Lors d’un sevrage, le système nerveux est en phase de réadaptation.
Il est plus sensible, plus réactif, moins tolérant aux perturbations.
Dans ce contexte, l’alcool agit comme un facteur déstabilisant majeur :
- il perturbe le sommeil,
- il accentue l’hyperexcitabilité,
- il peut provoquer des symptômes retardés (anxiété, agitation, fatigue) parfois attribués à tort au sevrage lui-même.
C’est pourquoi, durant cette période, l’alcool est le plus souvent fortement déconseillé, même en petite quantité.

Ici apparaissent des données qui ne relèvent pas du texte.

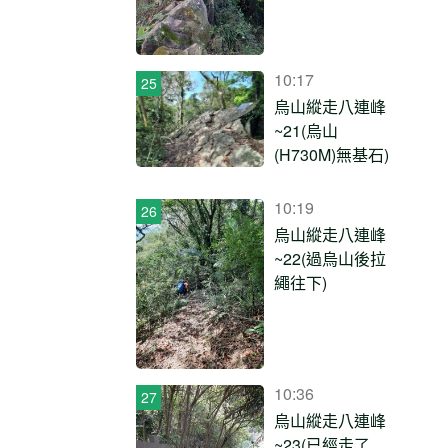
10:17
烏山縱走八連峰
~21(烏山
(H730M)無基石)
10:19
烏山縱走八連峰
~22(過烏山後拉
繩往下)
10:36
烏山縱走八連峰
~23(已經走了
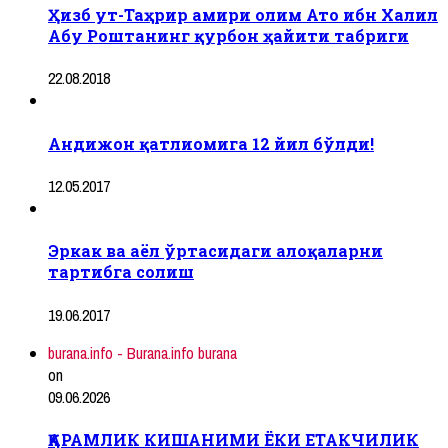
Ҳизб ут-Таҳрир амири олим Ато ибн Халил
Абу Роштанинг қурбон ҳайити табриги
22.08.2018
Андижон қатлиомига 12 йил бўлди!
12.05.2017
Эркак ва аёл ўртасидаги алоқаларни
тартибга солиш
19.06.2017
burana.info - Burana.info burana
on
09.06.2026
ҚАРАМЛИК КИШАНИМИ ЁКИ ЕТАКЧИЛИК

Un message de nuance, pas d’interdit
Il ne s’agit pas ici de culpabiliser ni d’interdire.
Il s’agit de comprendre.
Comprendre que :
- le cerveau sous psychotropes ou en sevrage ne réagit pas comme un cerveau non exposé,
- un verre peut parfois suffire à perturber un équilibre déjà fragile,
- ce qui était toléré auparavant peut ne plus l’être temporairement.
En conclusion
L’alcool n’est pas un simple “détendant social” lorsqu’un traitement psychotrope est en jeu.
Il agit sur les mêmes systèmes neurologiques, souvent déjà sollicités, parfois fragilisés.
Être informé, c’est se donner les moyens de :
- protéger son système nerveux,
- faciliter un sevrage plus stable,
- éviter des symptômes inutiles,
- et respecter le temps de récupération du cerveau.
Prendre soin de soi, parfois, commence simplement par mieux comprendre ce qui nous traverse.